The governor questioned the legality and effect of the protesters' actions.
“Not only is blocking (the road) illegal, it is also damaging to the TCI’s tourist industry causing hardship to local businesses and the many individuals employed in the industry,” the governor said.
The Turks and Caicos Hotel and Tourism Association issued a statement March 10 saying “that the demonstrations happening in Providenciales and now in Grand Turk are peaceful demonstrations and have in no way disturbed the main tourism areas in Providenciales, which is primarily Grace Bay.”
Interhealth Canada, which operates the Cheshire Hall Medical Centre on Providenciales, said the roadblock has caused minimal problems, but that there was potential for delaying emergency patients from reaching the hospital.
The protesters' actions drew criticism and concern from the Providenciales Chamber of Commerce: “The fallout from this type of action could be devastating to the economy. The chamber feels obligated to admonish these demonstrators to conduct their protest in a responsible manner that will achieve their objectives while respecting the rights of others who may not wish to participate in this action.
“Irresponsible behaviour will only be to the detriment of the business sector and the Turks and Caicos Islands reputation and economy on a whole.”

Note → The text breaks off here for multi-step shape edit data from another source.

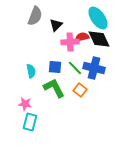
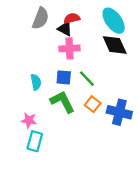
black triangle: (56, 25) -> (65, 29), turned -48
red semicircle: (82, 37) -> (72, 18), moved
pink cross: (70, 42) -> (70, 48), moved
blue cross: (94, 68) -> (119, 112), moved

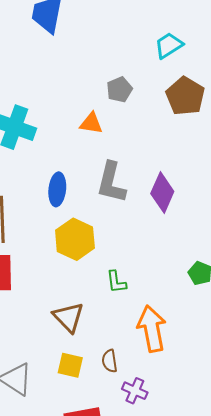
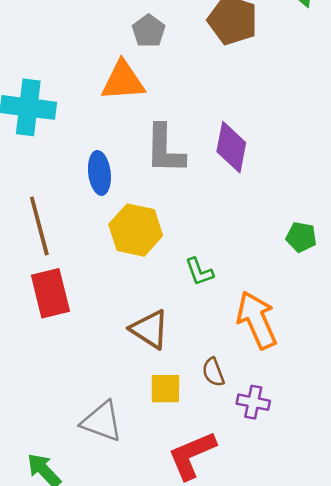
orange triangle: (91, 123) -> (123, 81), size x1.5

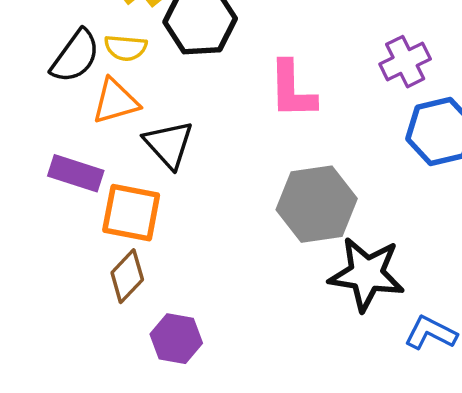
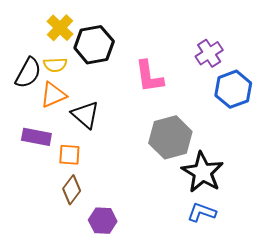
orange square: (131, 213) -> (69, 155), size x0.7
black star: (367, 274) -> (203, 172), turned 30
blue L-shape: (431, 333) -> (202, 212), moved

The TCIUJE issued a statement March 10 that said, in part, "We apologize to the tourists and citizens of our country for the inconvenience imposed on them by this protest. Our protest is not directed at you, and we profoundly regret any hardship that this situation has caused. We felt compelled however to stage this protest in this manner as all our efforts to get the attention of the governor's Office and the British government have been ignored."

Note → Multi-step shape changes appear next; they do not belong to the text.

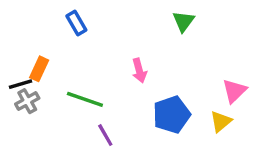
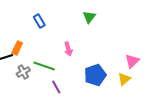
green triangle: (183, 21) -> (89, 17), moved
pink arrow: (139, 71) -> (68, 49), moved
gray cross: (27, 101) -> (23, 72), moved

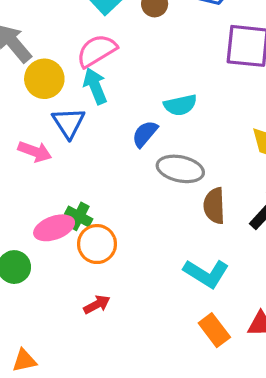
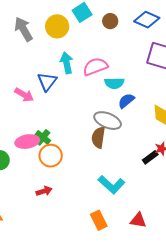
pink semicircle: (97, 51) -> (95, 67), moved
yellow circle: (44, 79) -> (57, 26), moved
blue semicircle: (145, 134) -> (126, 101), moved
brown semicircle: (214, 206) -> (98, 138), moved
orange rectangle: (214, 330) -> (99, 220), moved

The protesters, led by Ewonka Selver, Ron Higgs and Devon Williams, began around dawn Tuesday, March 8, in front of the Kishco store downtown. Two pickup trucks parked in the road near the intersection of Black Crow Road were joined with a heavy chain through the trucks’ wheels and padlocked around the waists of men sitting in the truck beds.
By 9 a.m. March 8, more than 100 onlookers — many unable to get to work at the airport and businesses beyond the roadblock — had gathered and watched about 30 protesters holding signs while Selver, Williams and others their vented grievances over a sound system.

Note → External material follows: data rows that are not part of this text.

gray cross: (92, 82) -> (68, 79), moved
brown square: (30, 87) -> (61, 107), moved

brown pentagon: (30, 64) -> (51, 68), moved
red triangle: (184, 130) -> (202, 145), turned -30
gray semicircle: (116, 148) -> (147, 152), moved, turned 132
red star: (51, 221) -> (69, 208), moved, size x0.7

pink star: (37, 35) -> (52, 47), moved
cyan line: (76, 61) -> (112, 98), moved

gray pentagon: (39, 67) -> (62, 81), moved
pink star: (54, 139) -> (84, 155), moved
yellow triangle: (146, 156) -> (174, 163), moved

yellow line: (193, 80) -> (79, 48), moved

Among those protesting or supporting the protesters were former Premier Michael Misick and members of his Progressive National Party (PNP) who are under investigation for allegations of misconduct that in part resulted in the suspension of elected government and parts of the Constitution.That evening, the YCIUJE has alleged that “police in riot gear stormed the streets, beating and macing protestors.” Police have not responded a request from the fp to address that allegation.
Both LIME and PPC Ltd. reported incidents of vandalism to cellular and electrical service that caused outages early Tuesday. No connection between the protest and the vandalism has been alleged, but police are investigating. Also, roofing nails were scattered on the road being used to access the airport, but no one has been accused of that.
The roadblock has moved about 100 metres closer to the airport than where it began, where a backhoe was extended across Airport Road, still blocking traffic today.
PNP Leader Clayton Greene issued a statement urging protesters to continue their efforts, saying “we must use every avenue at our disposal to advise the tourist of the nature of this struggle and reassure them that our protest is not directed at them. I am sure that they will understand and will in most cases gladly suffer the inconvenience.”
Doug Parnell, leader of the opposition People's Democratic Movement, said he was against the protest that threatens the tourism industry, the only thing keeping the country's economy afloat at this time.